President Joko “Jokowi” Widodo’s declaration of the end of the country’s Covid-19 emergency status on Wednesday came after Indonesia had eased many of its pandemic-related restrictions in the preceding months, following a decline in Covid-19 cases and increased vaccine coverage.
Over the last three years, the government has walked a tightrope between containing Covid-19 and keeping the economy running, often making significant policy changes with little notice and in short succession, causing confusion among businesses and the general public.
“Public policy during the pandemic was poor and Indonesia was hit by the deadly Delta wave," Institute for Development of Economics and Finance (INDEF) researcher Nailul Huda told the Post on Thursday.
"Poor communication made the public increasingly negative about the government's handling of Covid-19," he continued.
Businesses have urged the government to ensure it handles Covid-19 properly in the long run, noting that the recent announcement does not mean the virus has been eradicated.
Apindo’s Shinta said the country should maintain health protocols and continue with its vaccination drive.
Despite the general optimism, some experts say the recent government announcement will not provide a significant boost to the economy, as Indonesia relaxed many of the most economically trying restrictions months ago.

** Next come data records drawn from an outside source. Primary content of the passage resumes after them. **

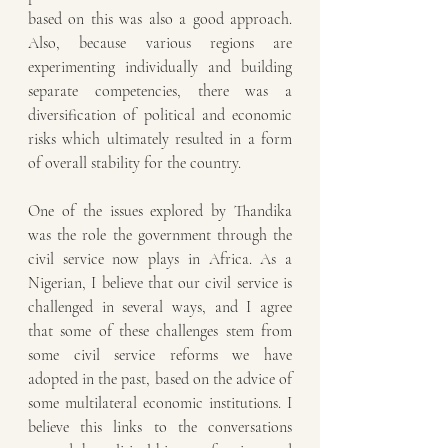
based on this was also a good approach. 
Also, because various regions are 
experimenting individually and building 
separate competencies, there was a 
diversification of political and economic 
risks which ultimately resulted in a form 
of overall stability for the country.
One of the issues explored by Thandika 
was the role the government through the 
civil service now plays in Africa. As a 
Nigerian, I believe that our civil service is 
challenged in several ways, and I agree 
that some of these challenges stem from 
some civil service reforms we have 
adopted in the past, based on the advice of 
some multilateral economic institutions. I 
believe this links to the conversations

With macroeconomic conditions gradually improving and investment on target for 2023 even before the pandemic emergency status was lifted, analysts have suggested businesses may not need any more fiscal or monetary stimulus to keep the economic recovery on track.
Indef’s Nailul said the government should phase out pandemic-era incentives for businesses. "Business incentives are [...] a loss of our tax revenue, so it could be a burden for our state budget,” he continued, noting that the government was no longer enjoying a commodity windfall to fund its stimulus.
David Sumual, chief economist at private lender BCA told the Post on Thursday that instead of increasing economic recovery stimulus funds, the government should ensure state funds were spent fully as intended, which could provide a boost for the economy as well.
He said he hoped the government could realize its investment target of Rp 1.4 quadrillion this year, in preparation for next year’s Rp 1.6 quadrillion target.